Saved entries:
——
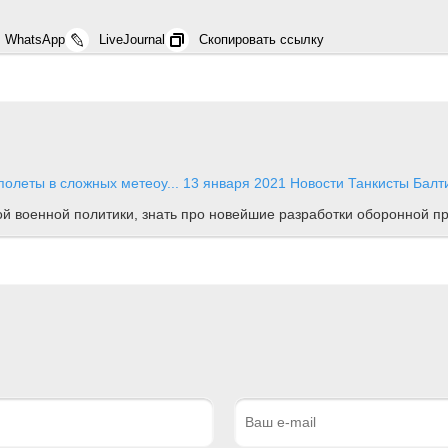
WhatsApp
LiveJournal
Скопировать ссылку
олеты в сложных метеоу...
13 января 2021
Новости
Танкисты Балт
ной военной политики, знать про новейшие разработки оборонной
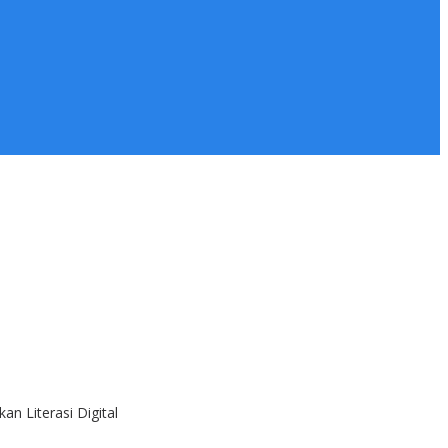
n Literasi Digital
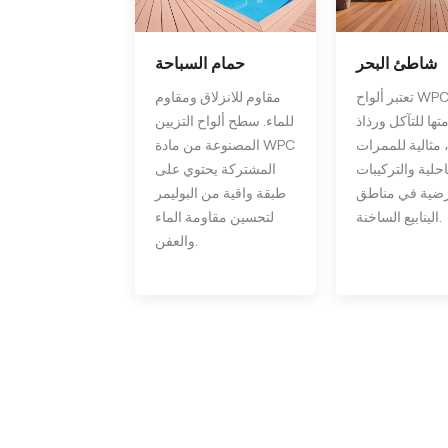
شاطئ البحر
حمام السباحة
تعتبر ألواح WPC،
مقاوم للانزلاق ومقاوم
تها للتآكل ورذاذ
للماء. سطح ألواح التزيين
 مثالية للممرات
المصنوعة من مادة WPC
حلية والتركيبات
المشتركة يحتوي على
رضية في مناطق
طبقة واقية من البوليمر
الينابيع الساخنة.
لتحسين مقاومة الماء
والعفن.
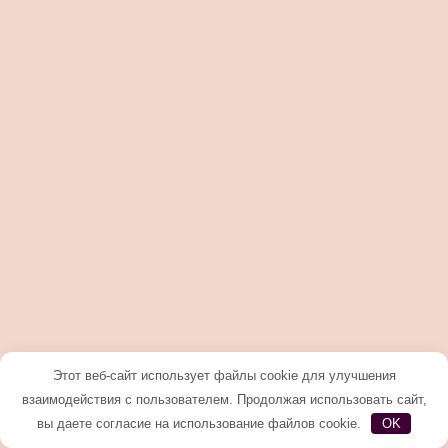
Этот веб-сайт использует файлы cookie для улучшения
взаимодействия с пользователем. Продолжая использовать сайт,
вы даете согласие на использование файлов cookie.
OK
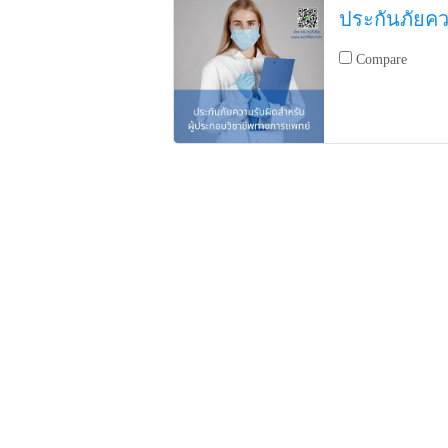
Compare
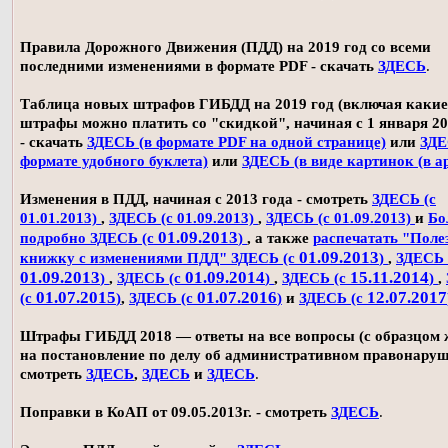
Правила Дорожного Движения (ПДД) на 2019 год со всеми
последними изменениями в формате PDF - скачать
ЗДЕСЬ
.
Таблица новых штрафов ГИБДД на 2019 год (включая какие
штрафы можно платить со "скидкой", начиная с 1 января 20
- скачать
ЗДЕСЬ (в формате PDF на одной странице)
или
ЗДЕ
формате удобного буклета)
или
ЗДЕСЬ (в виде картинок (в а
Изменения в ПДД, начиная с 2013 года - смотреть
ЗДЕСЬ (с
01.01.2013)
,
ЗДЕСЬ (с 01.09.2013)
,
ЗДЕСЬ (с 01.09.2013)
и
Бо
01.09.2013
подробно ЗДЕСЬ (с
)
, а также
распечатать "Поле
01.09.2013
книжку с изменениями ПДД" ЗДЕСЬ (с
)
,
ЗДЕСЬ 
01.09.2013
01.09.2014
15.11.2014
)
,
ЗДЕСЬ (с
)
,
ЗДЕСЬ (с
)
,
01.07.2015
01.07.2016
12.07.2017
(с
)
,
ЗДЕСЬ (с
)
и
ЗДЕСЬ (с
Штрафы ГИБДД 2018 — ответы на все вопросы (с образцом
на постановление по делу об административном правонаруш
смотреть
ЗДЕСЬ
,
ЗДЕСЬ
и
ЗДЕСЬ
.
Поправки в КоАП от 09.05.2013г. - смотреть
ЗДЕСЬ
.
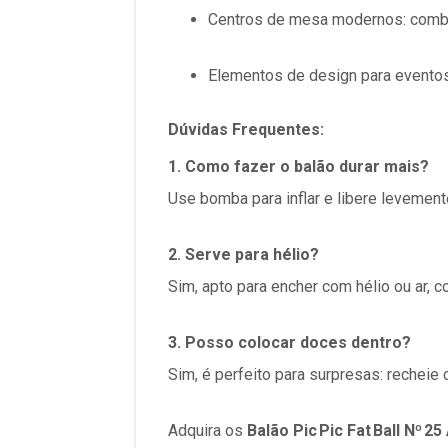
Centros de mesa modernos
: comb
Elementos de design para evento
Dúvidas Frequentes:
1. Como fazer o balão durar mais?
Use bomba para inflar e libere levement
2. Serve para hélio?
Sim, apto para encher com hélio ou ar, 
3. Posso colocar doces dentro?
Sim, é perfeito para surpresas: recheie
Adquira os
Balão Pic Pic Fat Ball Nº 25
——
Try it: An exact copy of the lines above from the one with "Штрафы ГИБДД 2018" up to and including the one with "Sim, é perfeito para surpresas: recheie" is required; reproduce only those lines, omitting all pictures.

Written response:
Штрафы ГИБДД 2018 — ответы на все вопросы (с образцом
на постановление по делу об административном правонаруш
смотреть
ЗДЕСЬ
,
ЗДЕСЬ
и
ЗДЕСЬ
.
Поправки в КоАП от 09.05.2013г. - смотреть
ЗДЕСЬ
.
Centros de mesa modernos
: comb
Elementos de design para evento
Dúvidas Frequentes:
1. Como fazer o balão durar mais?
Use bomba para inflar e libere levement
2. Serve para hélio?
Sim, apto para encher com hélio ou ar, 
3. Posso colocar doces dentro?
Sim, é perfeito para surpresas: recheie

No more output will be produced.